----- Entries shown
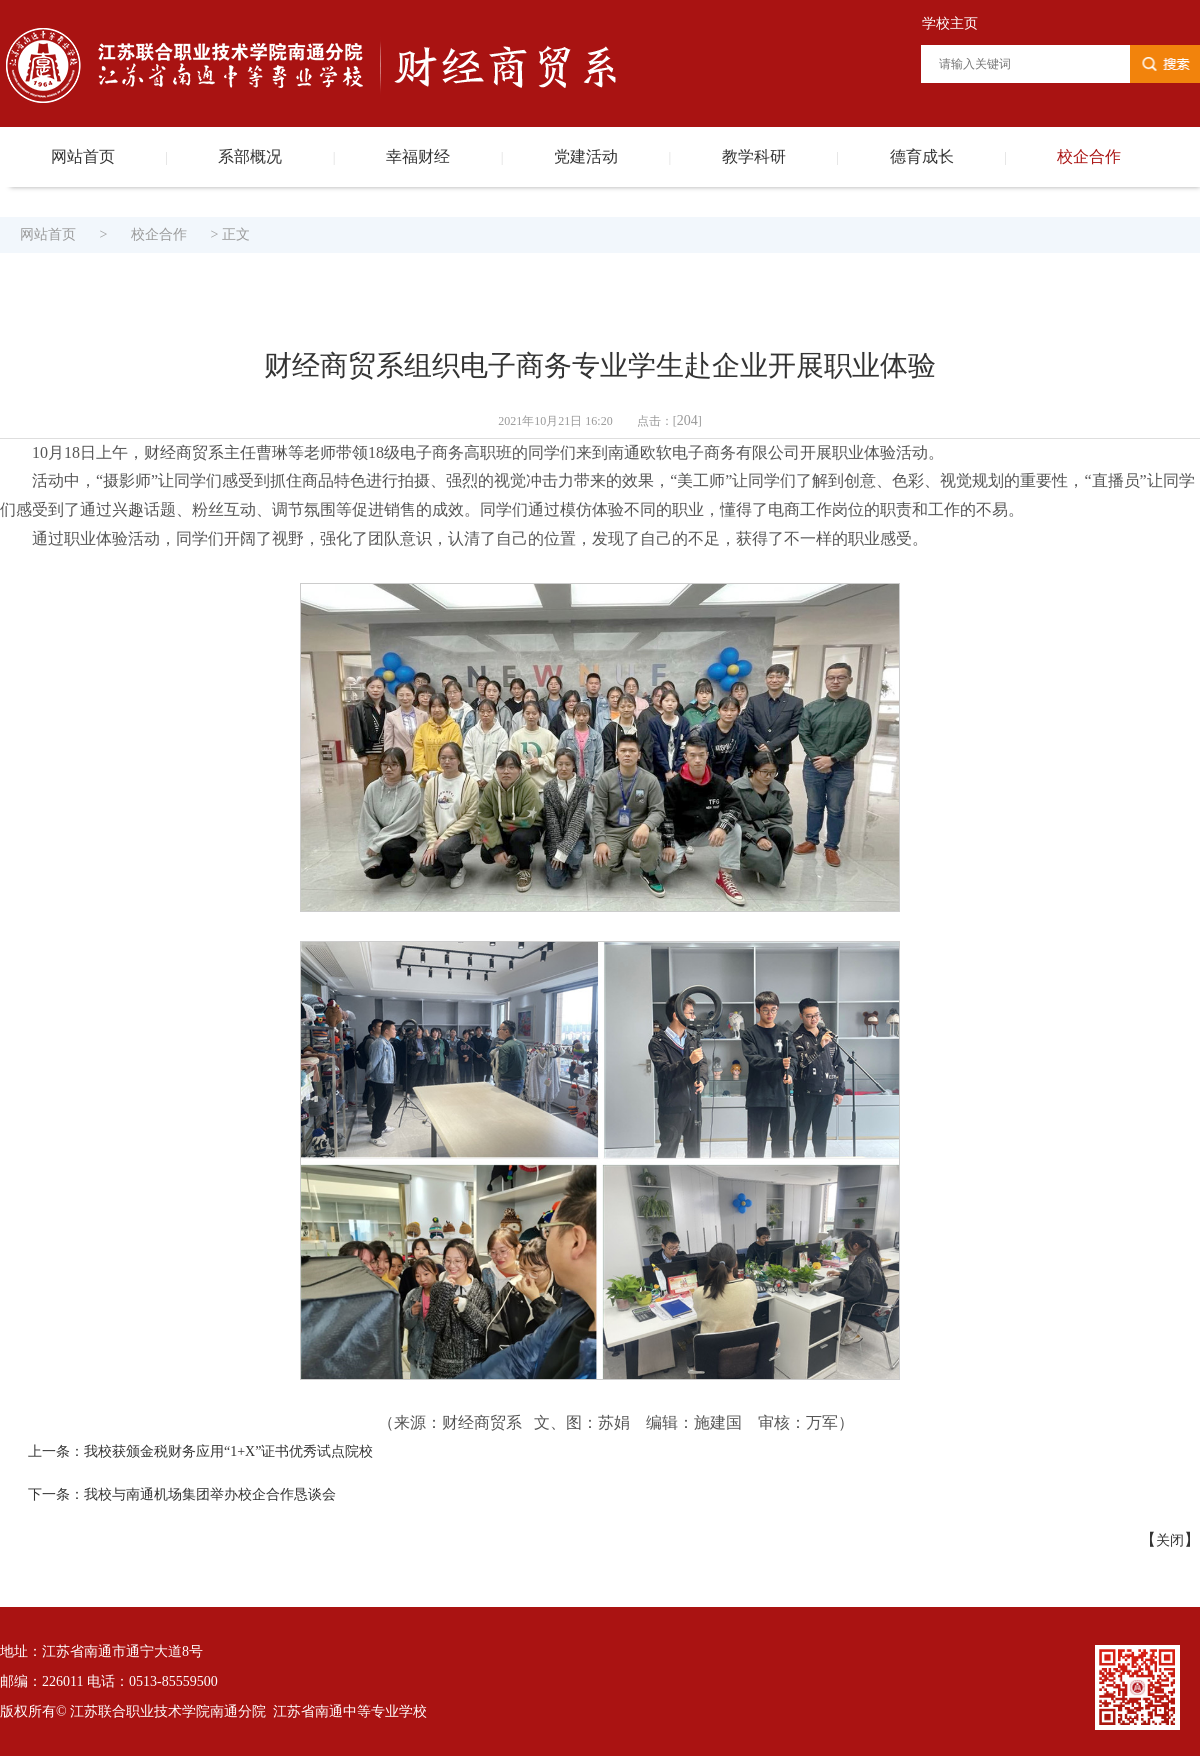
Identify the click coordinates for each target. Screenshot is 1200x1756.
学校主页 (950, 23)
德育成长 (922, 156)
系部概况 (250, 156)
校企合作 (1089, 156)
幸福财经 (418, 156)
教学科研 (754, 156)
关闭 (1170, 1540)
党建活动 (586, 156)
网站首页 (83, 156)
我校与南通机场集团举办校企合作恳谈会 (210, 1494)
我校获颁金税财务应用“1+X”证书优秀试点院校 (228, 1451)
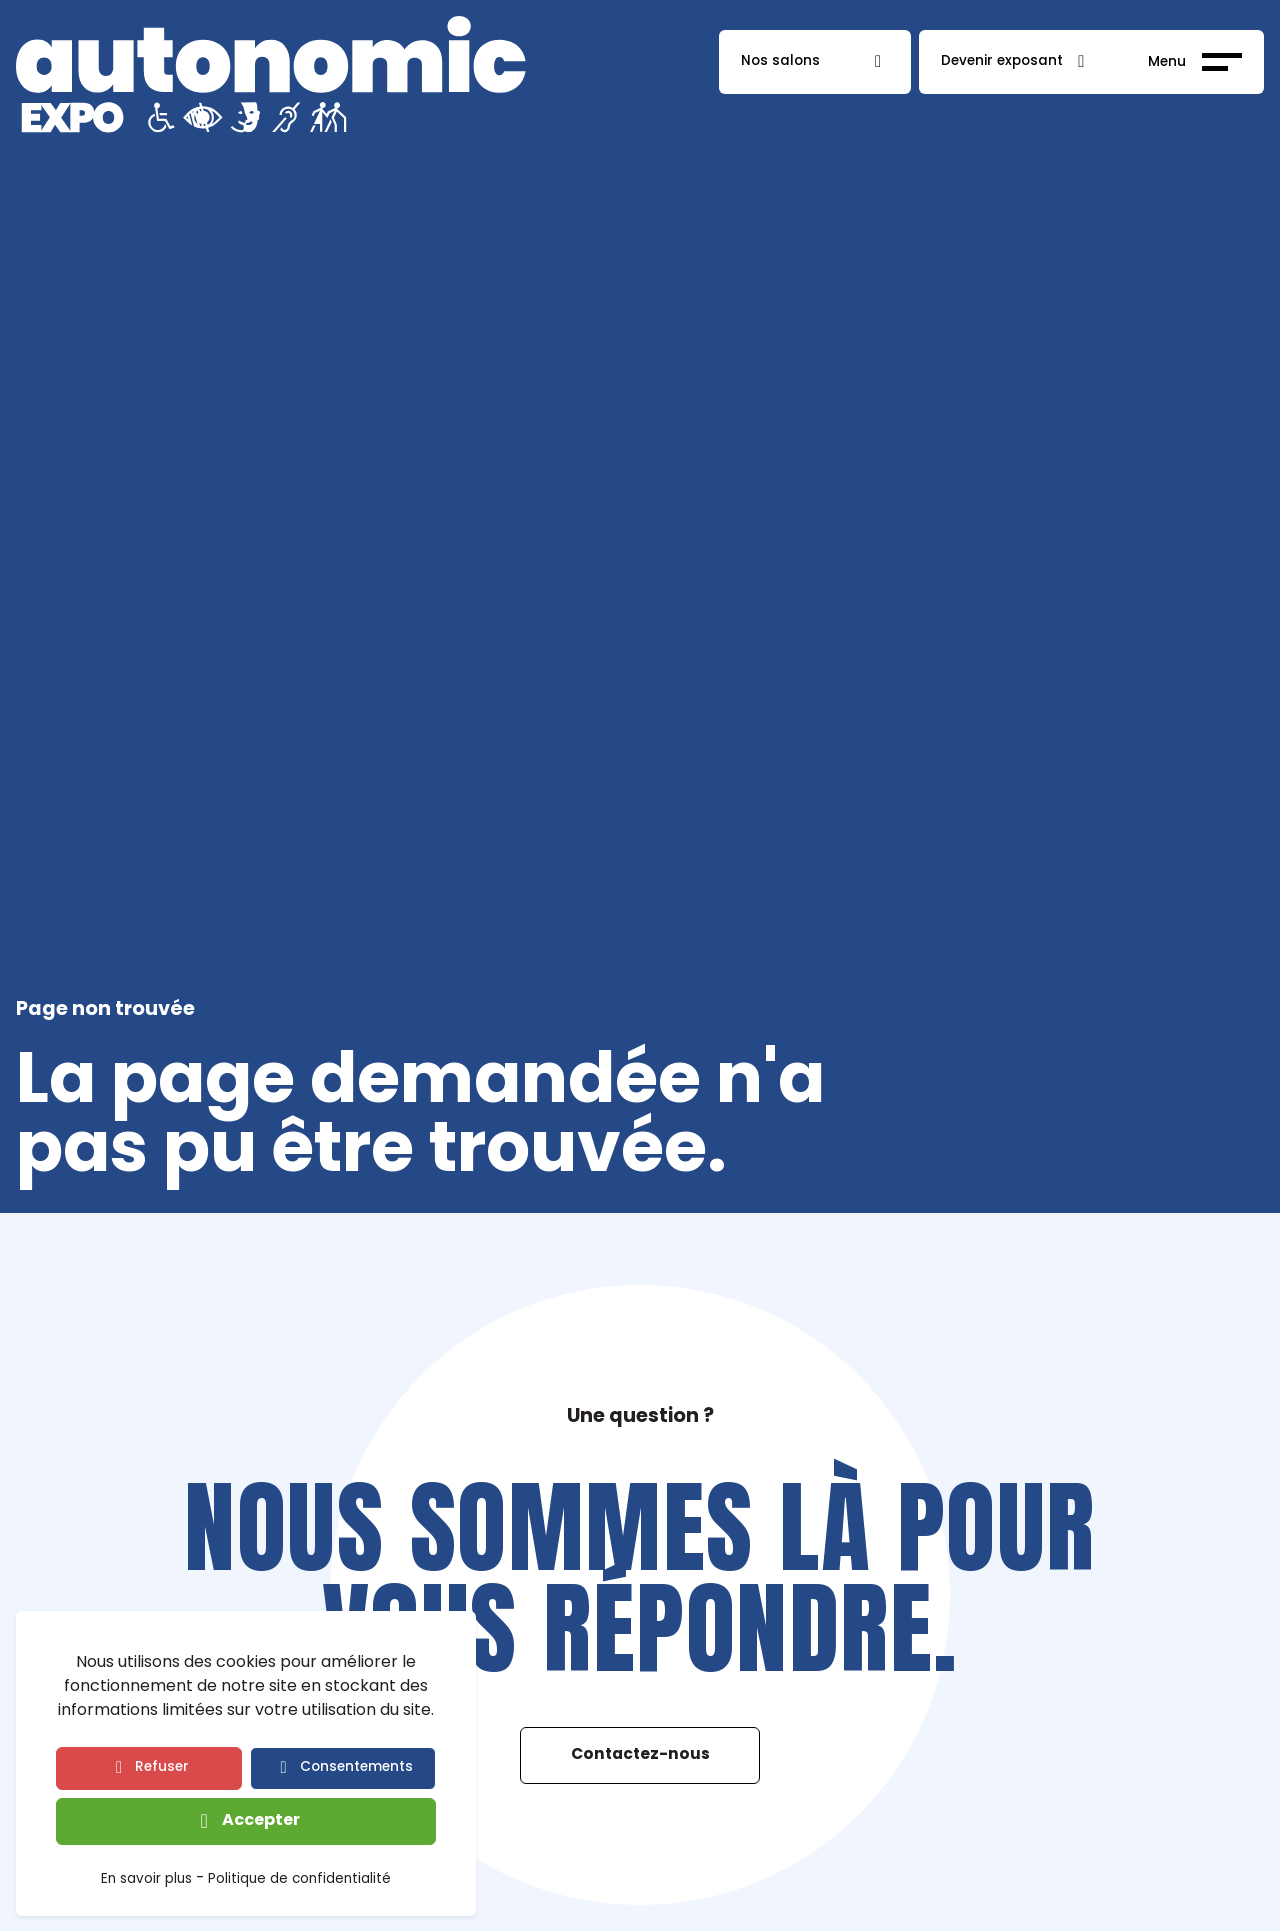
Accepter (261, 1821)
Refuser (162, 1767)
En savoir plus (146, 1881)
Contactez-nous (640, 1755)
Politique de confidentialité (299, 1881)
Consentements (356, 1767)
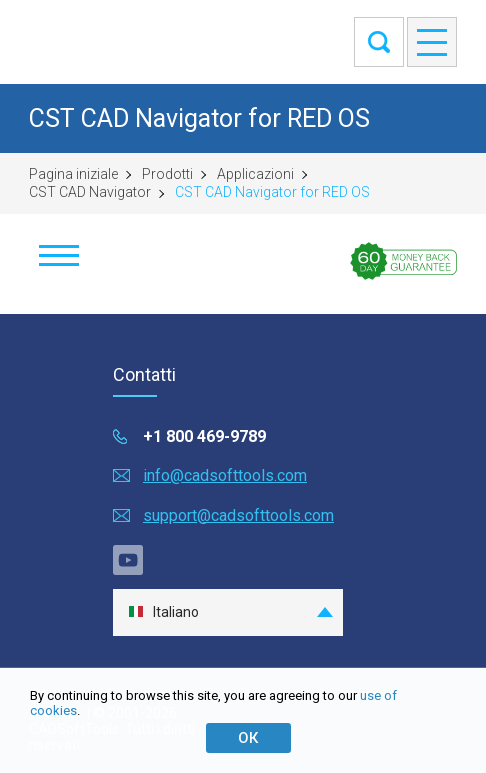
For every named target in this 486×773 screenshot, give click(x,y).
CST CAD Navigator (90, 192)
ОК (248, 738)
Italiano (163, 612)
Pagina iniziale (73, 174)
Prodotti (167, 174)
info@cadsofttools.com (225, 475)
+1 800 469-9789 (204, 436)
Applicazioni (255, 174)
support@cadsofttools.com (238, 515)
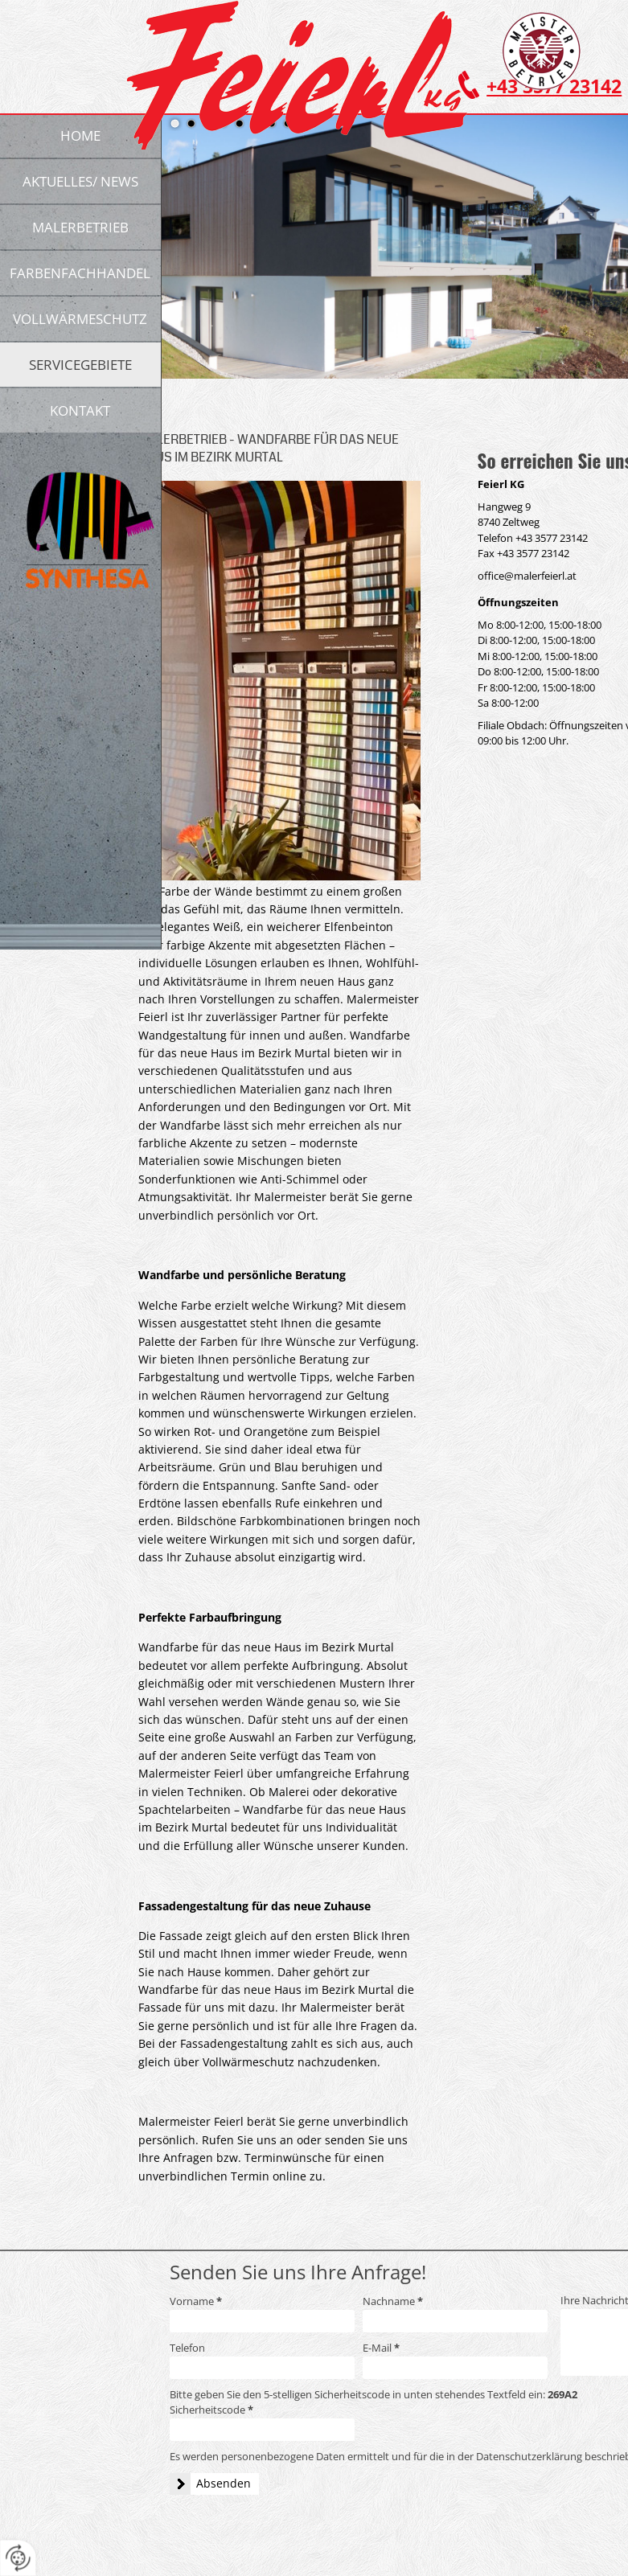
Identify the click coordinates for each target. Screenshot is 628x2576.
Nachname (393, 2301)
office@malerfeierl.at (527, 575)
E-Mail (381, 2347)
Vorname (196, 2301)
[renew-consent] (18, 2558)
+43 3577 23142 (551, 538)
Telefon (187, 2347)
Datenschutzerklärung (529, 2456)
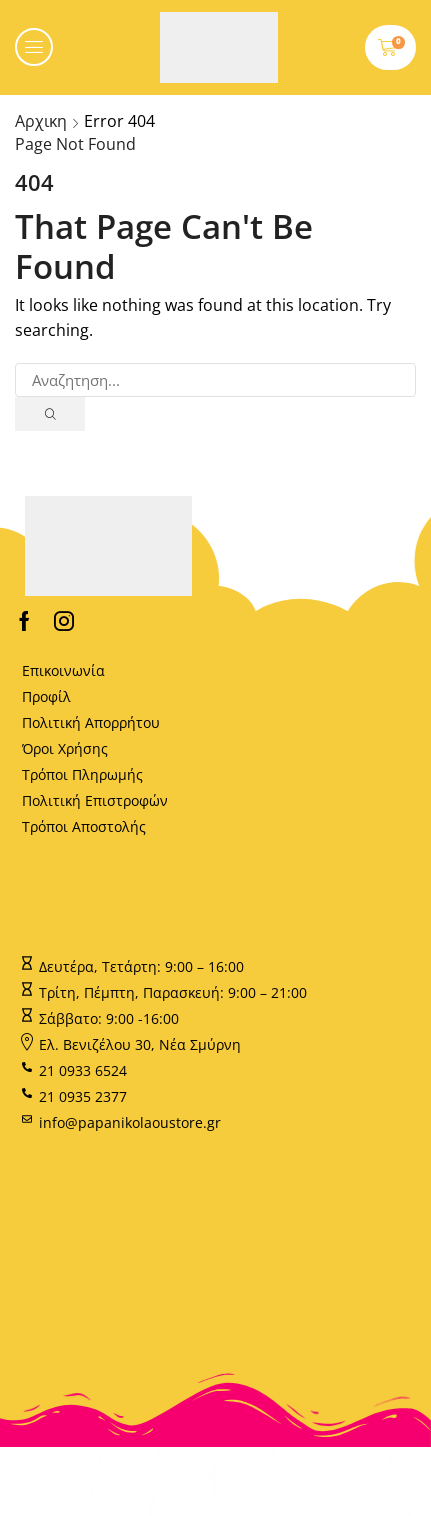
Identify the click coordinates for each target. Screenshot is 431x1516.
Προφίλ (46, 696)
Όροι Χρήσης (65, 748)
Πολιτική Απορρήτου (91, 722)
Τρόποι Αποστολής (84, 826)
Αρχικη (41, 121)
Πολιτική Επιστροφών (95, 800)
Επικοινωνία (63, 670)
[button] (34, 47)
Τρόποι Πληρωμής (82, 774)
----------
◆ What the exercise asks:
Each record above is to be restated exactly, with its pictures removed from the copy.

◆ Result of this task:
Identify the click coordinates for each target. Screenshot is 1200x1756.
学校主页 (950, 23)
德育成长 (922, 156)
系部概况 (250, 156)
校企合作 (1089, 156)
幸福财经 (418, 156)
教学科研 (754, 156)
关闭 (1170, 1540)
党建活动 (586, 156)
网站首页 (83, 156)
我校与南通机场集团举办校企合作恳谈会 (210, 1494)
我校获颁金税财务应用“1+X”证书优秀试点院校 (228, 1451)
Accepter (261, 1821)
Refuser (162, 1767)
En savoir plus (146, 1881)
Contactez-nous (640, 1755)
Politique de confidentialité (299, 1881)
Consentements (356, 1767)
For every named target in this 486×773 screenshot, give click(x,y).
CST CAD Navigator (90, 192)
ОК (248, 738)
Italiano (163, 612)
Pagina iniziale (73, 174)
Prodotti (167, 174)
info@cadsofttools.com (225, 475)
+1 800 469-9789 (204, 436)
Applicazioni (255, 174)
support@cadsofttools.com (238, 515)
Identify the click coordinates for each target. Screenshot is 628x2576.
Nachname (393, 2301)
office@malerfeierl.at (527, 575)
E-Mail (381, 2347)
Vorname (196, 2301)
[renew-consent] (18, 2558)
+43 3577 23142 (551, 538)
Telefon (187, 2347)
Datenschutzerklärung (529, 2456)
Identify the click coordinates for each target. Screenshot is 431x1516.
Προφίλ (46, 696)
Όροι Χρήσης (65, 748)
Πολιτική Απορρήτου (91, 722)
Τρόποι Αποστολής (84, 826)
Αρχικη (41, 121)
Πολιτική Επιστροφών (95, 800)
Επικοινωνία (63, 670)
[button] (34, 47)
Τρόποι Πληρωμής (82, 774)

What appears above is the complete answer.